§ **WHAT TO WORK ON**: Reproduce the records exactly. Leave the pictures out.

§ **SUPPLIED RECORDS**:
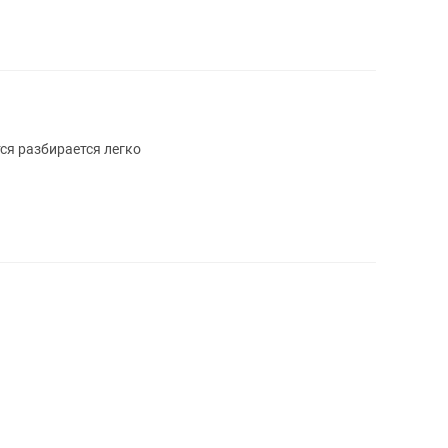
ся разбирается легко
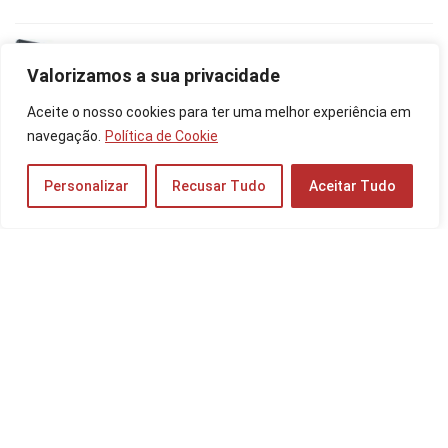
Moto E13 é Bom? Veja a Ficha Técnica do
Celular, Preço do 32GB e 64GB!
Valorizamos a sua privacidade
Celulares
Aceite o nosso cookies para ter uma melhor experiência em
navegação.
Política de Cookie
Os 10 Melhores Cabos de Rede de 2025: RJ-
Personalizar
Recusar Tudo
Aceitar Tudo
45 Cat6, Cat8 e mais!
Outros Dispositivos
Os 10 Melhores Celulares Samsung de 2026:
Galaxy S24 Ultra, Galaxy Flip e mais!
Celulares
Comentários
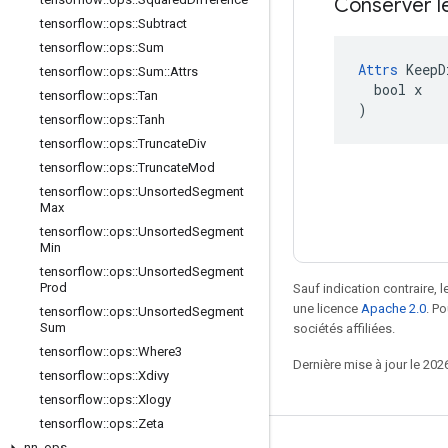
Conserver l
tensorflow
::
ops
::
Subtract
tensorflow
::
ops
::
Sum
Attrs
 KeepD
tensorflow
::
ops
::
Sum
::
Attrs
  bool x

tensorflow
::
ops
::
Tan
)
tensorflow
::
ops
::
Tanh
tensorflow
::
ops
::
Truncate
Div
tensorflow
::
ops
::
Truncate
Mod
tensorflow
::
ops
::
Unsorted
Segment
Max
tensorflow
::
ops
::
Unsorted
Segment
Min
tensorflow
::
ops
::
Unsorted
Segment
Prod
Sauf indication contraire, 
une licence
Apache 2.0
. P
tensorflow
::
ops
::
Unsorted
Segment
Sum
sociétés affiliées.
tensorflow
::
ops
::
Where3
Dernière mise à jour le 202
tensorflow
::
ops
::
Xdivy
tensorflow
::
ops
::
Xlogy
tensorflow
::
ops
::
Zeta
nn
_
ops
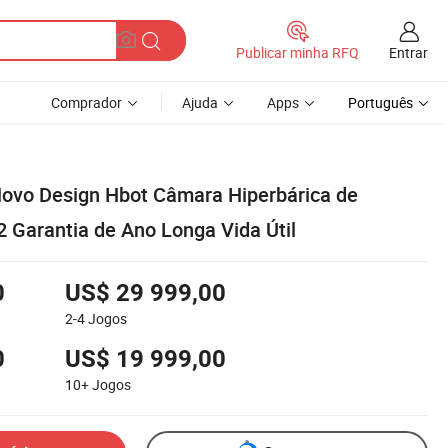
Entrar
Publicar minha RFQ
Comprador
Ajuda
Apps
Português
ovo Design Hbot Câmara Hiperbárica de
2 Garantia de Ano Longa Vida Útil
0
US$ 29 999,00
2-4
Jogos
0
US$ 19 999,00
10+
Jogos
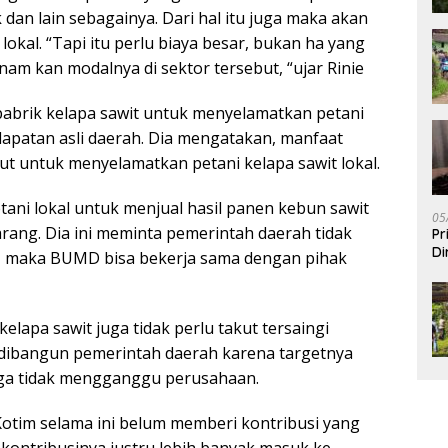
 dan lain sebagainya. Dari hal itu juga maka akan
okal. “Tapi itu perlu biaya besar, bukan ha yang
m kan modalnya di sektor tersebut, “ujar Rinie
brik kelapa sawit untuk menyelamatkan petani
apatan asli daerah. Dia mengatakan, manfaat
t untuk menyelamatkan petani kelapa sawit lokal.
tani lokal untuk menjual hasil panen kebun sawit
05
karang. Dia ini meminta pemerintah daerah tidak
Pr
Di
i, maka BUMD bisa bekerja sama dengan pihak
lapa sawit juga tidak perlu takut tersaingi
 dibangun pemerintah daerah karena targetnya
ngga tidak mengganggu perusahaan.
Kotim selama ini belum memberi kontribusi yang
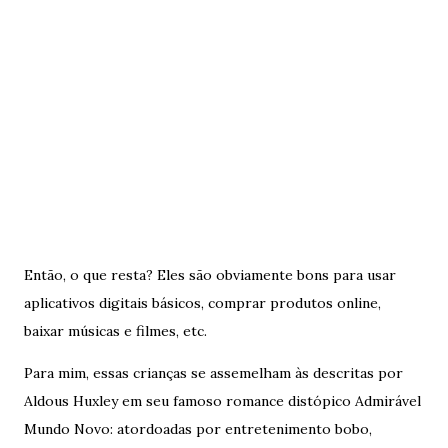
Então, o que resta? Eles são obviamente bons para usar
aplicativos digitais básicos, comprar produtos online,
baixar músicas e filmes, etc.
Para mim, essas crianças se assemelham às descritas por
Aldous Huxley em seu famoso romance distópico Admirável
Mundo Novo: atordoadas por entretenimento bobo,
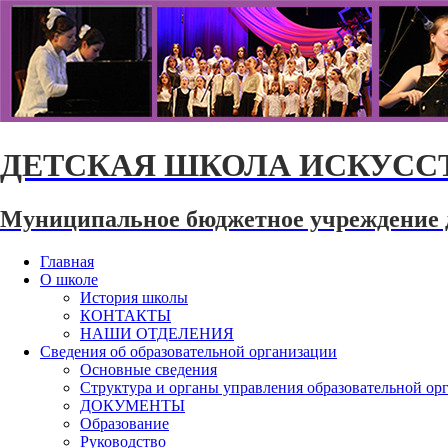
ДЕТСКАЯ ШКОЛА ИСКУССТ
Муниципальное бюджетное учреждение 
Главная
О школе
История школы
КОНТАКТЫ
НАШИ ОТДЕЛЕНИЯ
Сведения об образовательной организации
Основные сведения
Структура и органы управления образовательной ор
ДОКУМЕНТЫ
Образование
Руководство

§ **ANSWER FOR THE TASK**:
ся разбирается легко
Moto E13 é Bom? Veja a Ficha Técnica do
Celular, Preço do 32GB e 64GB!
Valorizamos a sua privacidade
Celulares
Aceite o nosso cookies para ter uma melhor experiência em
navegação.
Política de Cookie
Os 10 Melhores Cabos de Rede de 2025: RJ-
Personalizar
Recusar Tudo
Aceitar Tudo
45 Cat6, Cat8 e mais!
Outros Dispositivos
Os 10 Melhores Celulares Samsung de 2026:
Galaxy S24 Ultra, Galaxy Flip e mais!
Celulares
Comentários
Conserver l
tensorflow
::
ops
::
Subtract
tensorflow
::
ops
::
Sum
Attrs
 KeepD
tensorflow
::
ops
::
Sum
::
Attrs
  bool x

tensorflow
::
ops
::
Tan
)
tensorflow
::
ops
::
Tanh
tensorflow
::
ops
::
Truncate
Div
tensorflow
::
ops
::
Truncate
Mod
tensorflow
::
ops
::
Unsorted
Segment
Max
tensorflow
::
ops
::
Unsorted
Segment
Min
tensorflow
::
ops
::
Unsorted
Segment
Prod
Sauf indication contraire, 
une licence
Apache 2.0
. P
tensorflow
::
ops
::
Unsorted
Segment
Sum
sociétés affiliées.
tensorflow
::
ops
::
Where3
Dernière mise à jour le 202
tensorflow
::
ops
::
Xdivy
tensorflow
::
ops
::
Xlogy
tensorflow
::
ops
::
Zeta
nn
_
ops
Entrar
Publicar minha RFQ
Comprador
Ajuda
Apps
Português
ovo Design Hbot Câmara Hiperbárica de
2 Garantia de Ano Longa Vida Útil
0
US$ 29 999,00
2-4
Jogos
0
US$ 19 999,00
10+
Jogos
 dan lain sebagainya. Dari hal itu juga maka akan
okal. “Tapi itu perlu biaya besar, bukan ha yang
m kan modalnya di sektor tersebut, “ujar Rinie
brik kelapa sawit untuk menyelamatkan petani
apatan asli daerah. Dia mengatakan, manfaat
t untuk menyelamatkan petani kelapa sawit lokal.
tani lokal untuk menjual hasil panen kebun sawit
05
karang. Dia ini meminta pemerintah daerah tidak
Pr
Di
i, maka BUMD bisa bekerja sama dengan pihak
lapa sawit juga tidak perlu takut tersaingi
 dibangun pemerintah daerah karena targetnya
ngga tidak mengganggu perusahaan.
Kotim selama ini belum memberi kontribusi yang
Então, o que resta? Eles são obviamente bons para usar
aplicativos digitais básicos, comprar produtos online,
baixar músicas e filmes, etc.
Para mim, essas crianças se assemelham às descritas por
Aldous Huxley em seu famoso romance distópico Admirável
Mundo Novo: atordoadas por entretenimento bobo,
ДЕТСКАЯ ШКОЛА ИСКУССТ
Муниципальное бюджетное учреждение 
Главная
О школе
История школы
КОНТАКТЫ
НАШИ ОТДЕЛЕНИЯ
Сведения об образовательной организации
Основные сведения
Структура и органы управления образовательной ор
ДОКУМЕНТЫ
Образование
Руководство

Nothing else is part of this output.